Quelles compétences recherchez-vous ?
Au niveau de la production, nous cherchons essentiellement des pâtissiers junior ou expérimentés. Nous avons également besoin d’employés de production sans aucune formation spécifique, mais avec de la motivation pour pouvoir les former et les faire monter en compétences. On grandit assez vite et on a besoin de personnes qui puissent évoluer avec nous. Il y a besoin de managers et d’employés pour nos boutiques. Actuellement, c’est compliqué.

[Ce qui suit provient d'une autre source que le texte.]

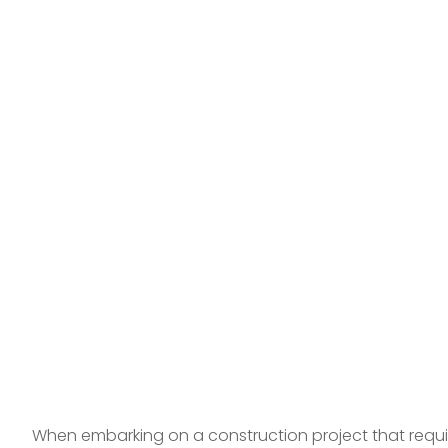
When embarking on a construction project that require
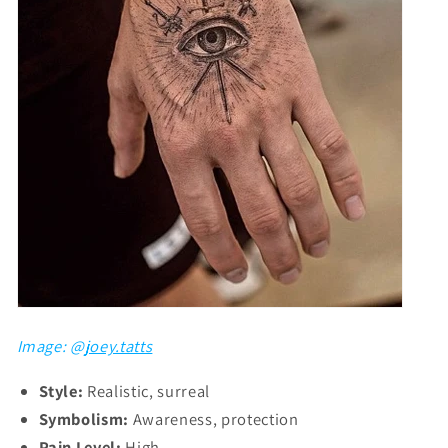
Image: @
joey.tatts
Style:
Realistic, surreal
Symbolism:
Awareness, protection
Pain Level:
High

Comment faites-vous face à l’inflation ?
Pour l’instant, nous n’avons que légèrement augmenté nos prix sur quelques références et on a absorbé la majorité. Le problème, c’est que ça grimpe encore et on ne sait pas bien quand ça va s’arrêter. En plus, nous rencontrons des problèmes d’approvisionnement, ce qui ne vient pas arranger les choses… La myrtille ou les framboises sont devenues des fruits de luxe, et nous n’arrivons plus à être rentables sur ces parfums. On va surement devoir faire des choix en arrêtant certains parfums, mais hors de question de diminuer les quantités pour un résultat moins bon ! Nous allons peut-être vendre certains parfums plus chers, ce qui permettra de sensibiliser les consommateurs à la question si nous arrivons bien à communiquer.